What to do:
Print every record exactly, omitting all pictures.

+++ Stored data +++

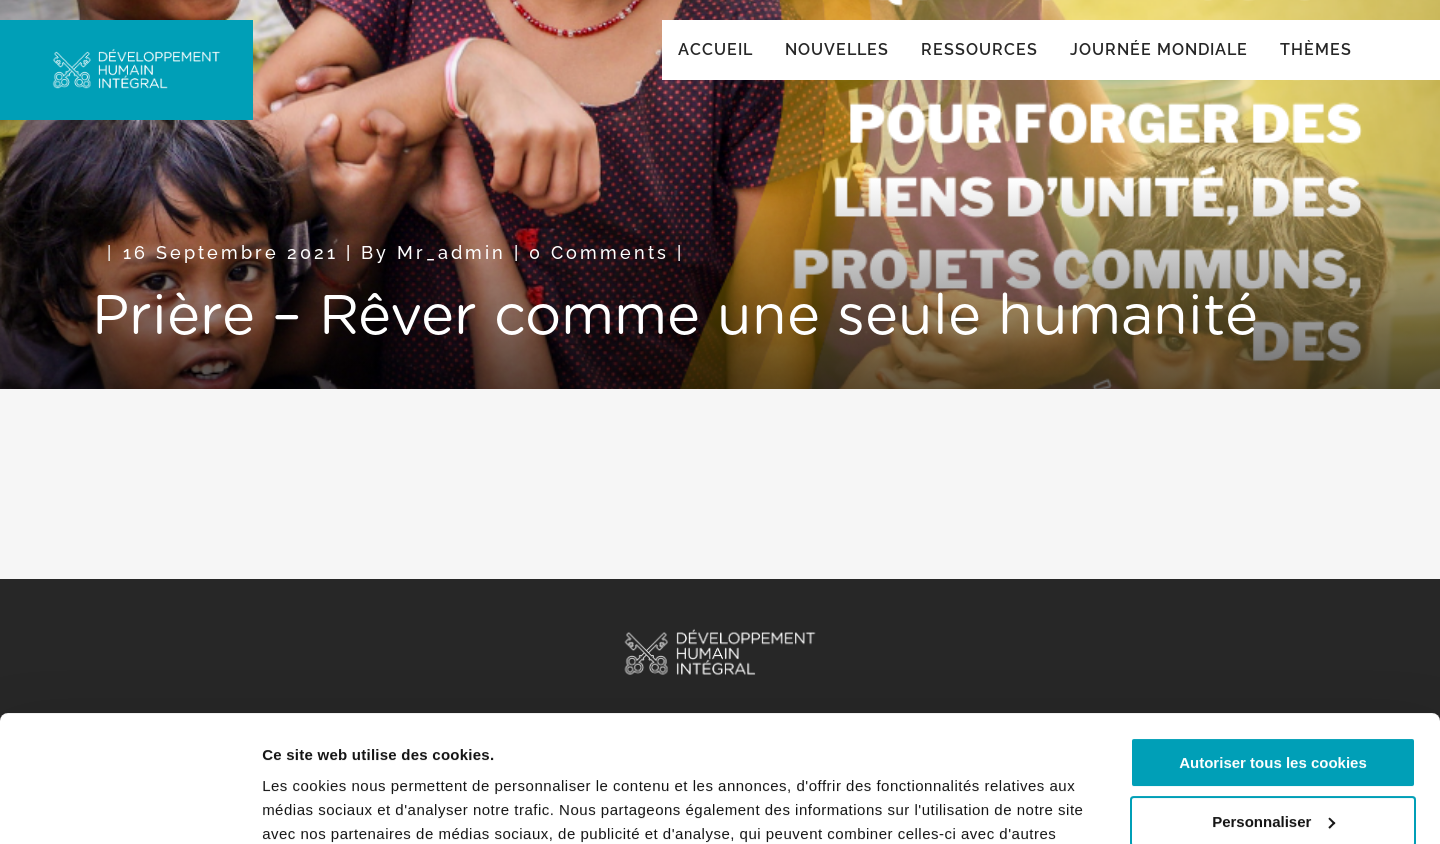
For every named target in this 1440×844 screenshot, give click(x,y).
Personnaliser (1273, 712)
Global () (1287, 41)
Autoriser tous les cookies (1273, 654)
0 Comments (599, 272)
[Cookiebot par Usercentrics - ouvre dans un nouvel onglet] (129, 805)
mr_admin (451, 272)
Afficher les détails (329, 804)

+++

Written response:
For every named target in this 1440×844 screenshot, give click(x,y).
Personnaliser (1273, 712)
Global () (1287, 41)
Autoriser tous les cookies (1273, 654)
0 Comments (599, 272)
[Cookiebot par Usercentrics - ouvre dans un nouvel onglet] (129, 805)
mr_admin (451, 272)
Afficher les détails (329, 804)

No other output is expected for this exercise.